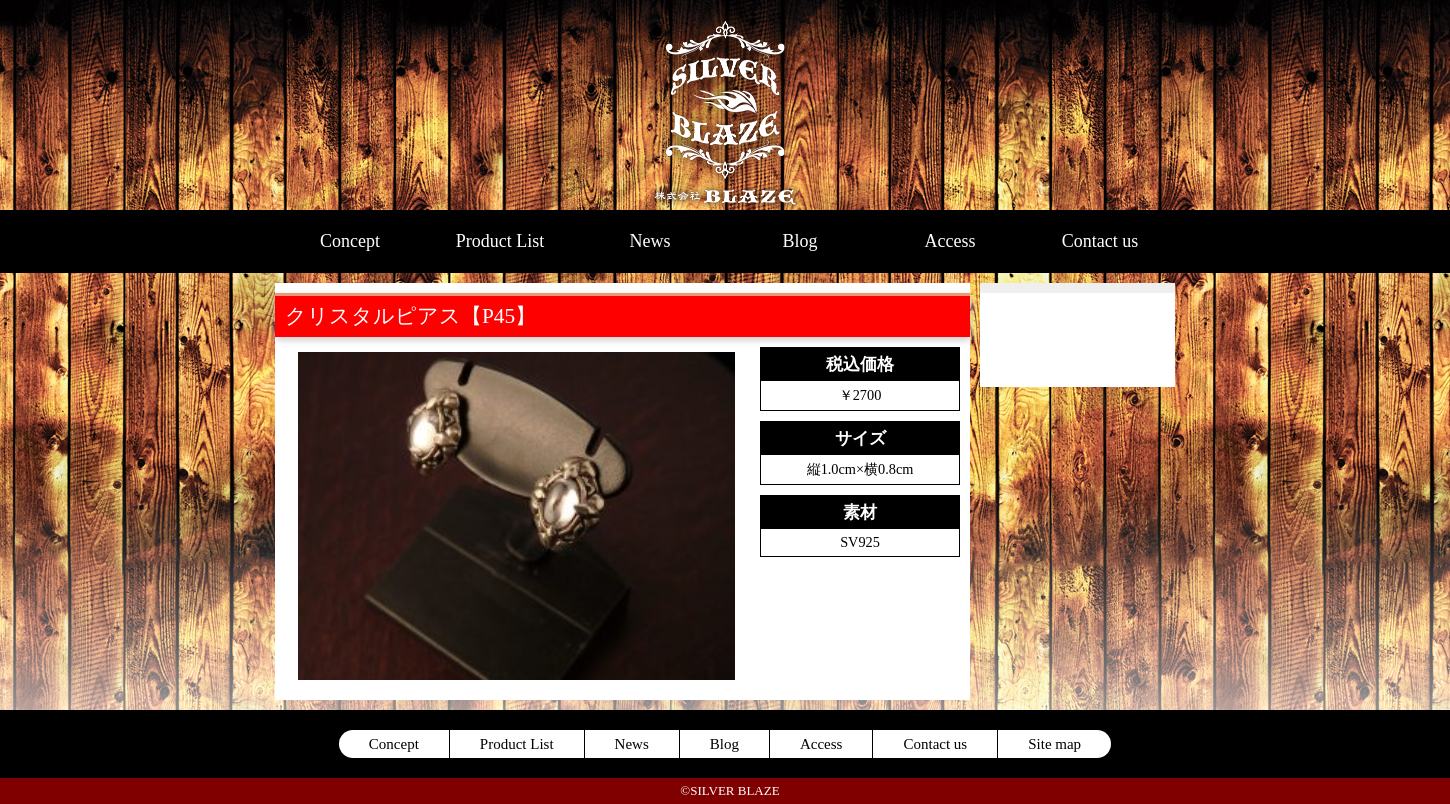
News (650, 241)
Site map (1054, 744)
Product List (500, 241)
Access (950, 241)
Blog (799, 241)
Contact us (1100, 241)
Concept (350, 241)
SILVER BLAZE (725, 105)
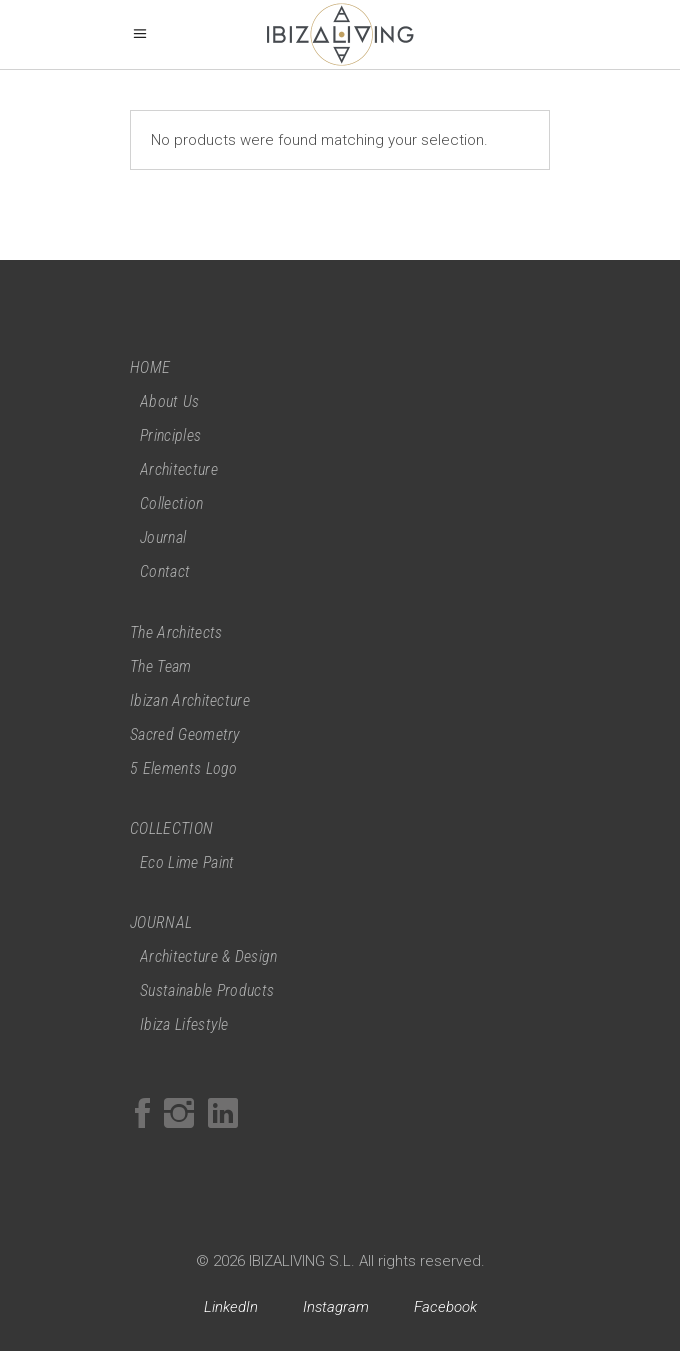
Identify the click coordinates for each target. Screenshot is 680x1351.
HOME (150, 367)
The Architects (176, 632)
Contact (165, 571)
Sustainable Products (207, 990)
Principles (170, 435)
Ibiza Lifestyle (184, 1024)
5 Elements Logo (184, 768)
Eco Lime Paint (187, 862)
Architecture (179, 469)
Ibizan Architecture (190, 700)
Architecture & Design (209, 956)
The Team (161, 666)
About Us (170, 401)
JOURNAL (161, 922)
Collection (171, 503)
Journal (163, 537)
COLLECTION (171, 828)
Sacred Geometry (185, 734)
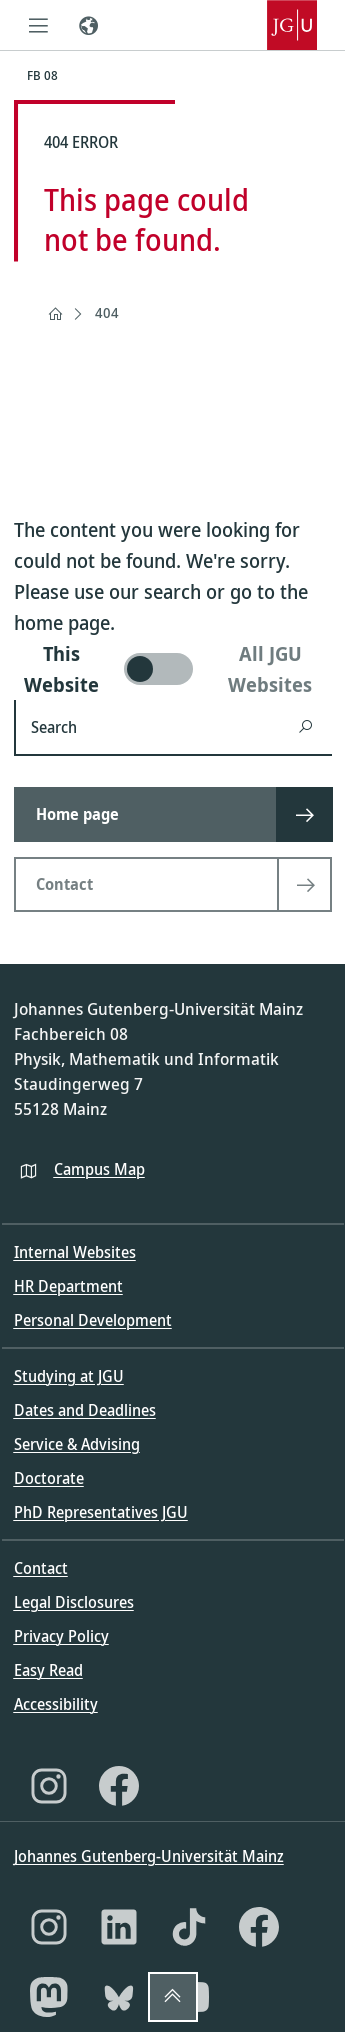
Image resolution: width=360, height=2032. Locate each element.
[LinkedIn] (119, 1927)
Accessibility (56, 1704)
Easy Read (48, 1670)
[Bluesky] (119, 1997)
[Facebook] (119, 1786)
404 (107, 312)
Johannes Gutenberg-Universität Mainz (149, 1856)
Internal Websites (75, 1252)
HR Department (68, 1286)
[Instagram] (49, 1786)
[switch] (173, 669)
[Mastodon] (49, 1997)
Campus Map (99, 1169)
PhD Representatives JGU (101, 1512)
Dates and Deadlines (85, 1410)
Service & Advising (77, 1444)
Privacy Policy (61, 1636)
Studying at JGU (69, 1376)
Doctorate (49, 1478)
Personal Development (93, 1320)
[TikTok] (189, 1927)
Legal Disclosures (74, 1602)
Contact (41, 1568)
+ + + +
- What is being asked -
Extract the part of the records that opens with the line containing "JOURNAL (161, 922)" and closes with the line containing "Internal Websites (75, 1252)". Take only those lines, exactly, and no pictures.

- Your response -
JOURNAL (161, 922)
Collection (171, 503)
Journal (163, 537)
COLLECTION (171, 828)
Sacred Geometry (185, 734)
Image resolution: width=360, height=2032. Locate each element.
[LinkedIn] (119, 1927)
Accessibility (56, 1704)
Easy Read (48, 1670)
[Bluesky] (119, 1997)
[Facebook] (119, 1786)
404 (107, 312)
Johannes Gutenberg-Universität Mainz (149, 1856)
Internal Websites (75, 1252)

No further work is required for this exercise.